Afghanistan Ambassador to the Nordic Countries
- In office September 2009 – August 2015
- President: Hamid Karzai
- Preceded by: Jawed Ludin
- Succeeded by: Shukria Barakzai

Afghan Ministry of Foreign Affairs Chief of Staff
- In office 2007–2009

Personal details
- Born: Kabul, Afghanistan
- Spouse: Naser Hotaki
- Children: Mustafa Hotaki, Nosheen Hotaki, Parnian Hotaki
- Education: Kabul University

= Manizha Bakhtari =

Afghan ambassador

Manizha Bakhtari (Pashto : منیژه باختری) is an Afghan diplomat, author and journalist renowned for her contributions to the country's literary and political landscape. She is currently the Afghan ambassador to Austria, leading one of Afghanistan's most significant diplomatic representations. Bakhtari previously served as the country's ambassador to the Nordic countries (Norway, Sweden, Denmark, Iceland and Finland), as well as the chief of staff for Afghanistan's Ministry of Foreign Affairs.

Prior to her diplomatic career, Bakhtari served as a lecturer at Kabul University's Journalism Faculty, which is her alma mater. She is particularly recognized for her fight against gender discrimination and apartheid in Afghanistan, a cause to which she has dedicated her literary and professional careers. Her activism intensified in response to the Taliban's resurgence in 2021, during which she was outspoken about the rights of women and girls in Afghanistan. She is one of the few women in the country to have been ranked ambassador, and has used her platform to advocate for international support and attention to the plight of Afghan women.

== Diplomatic career ==
Bakhtari was Ambassador to the Nordic countries from September 2009.

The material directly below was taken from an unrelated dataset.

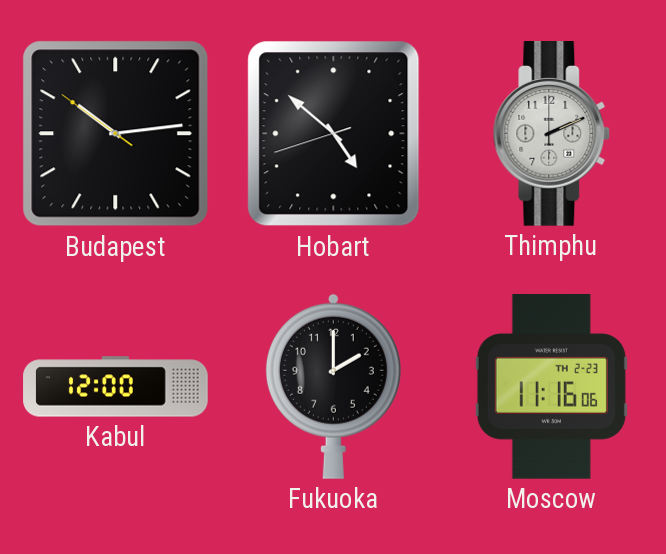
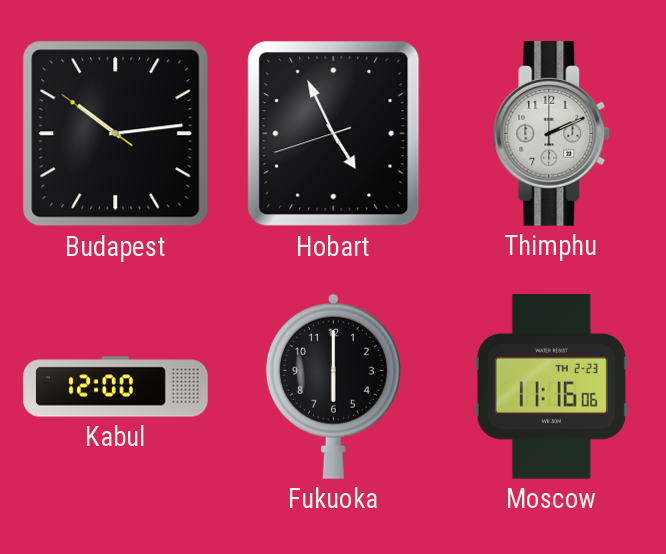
Hobart: 4:51 -> 4:55
Fukuoka: 2:00 -> 6:00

Bakhtari was the subject of the 2025 documentary The Last Ambassador, directed by Austrian filmmaker Natalie Halla, which chronicled her continued diplomatic work in exile and her advocacy for the rights of Afghan women under Taliban rule.

== Bibliography ==
Bakhtari’s contributions as an author span both academic and literary fields.

Academic Work:
- Jahan-e Del Angize Khabar (Persian: جهان دل‌ انگیز خبر)
- Angabin Neshkhand wa Sharang Noshkhand (Persian: انگبین نیشخند و شرنگ نوشخند)
- Akhlaq wa Huquq dar Journalism (Persian: اخلاق و حقوق در ژورنالیزم)
- Rozname Negari Adabi (Persian: روزنامه نگاری ادبی)
- 93 Sal Rasana wa Qanun (Persian: (Persian: سال رسانه و قانون ۹۳)

Literary Work:
- Se Pari (Persian: سه پری)
- Char Dukhtare Zardusht (Persian: چار دختر زردشت)
- Khakestar-e Shirin (Persian: خاکستر شیرین)
- Dastina Ha (Persian: دستینه ها)

In addition, Bakhtari served as the editor-in-chief of Parnian, a cultural and literature quarterly publication she started.

== Personal life ==
Bakhtari is married to Naser Hotaki, an Afghan businessman and sports executive. They have four children together: Mariam, Mustafa, Nosheen, and Parnian Hotaki. Bakhtari's mother-in-law, Benazir Hotaki.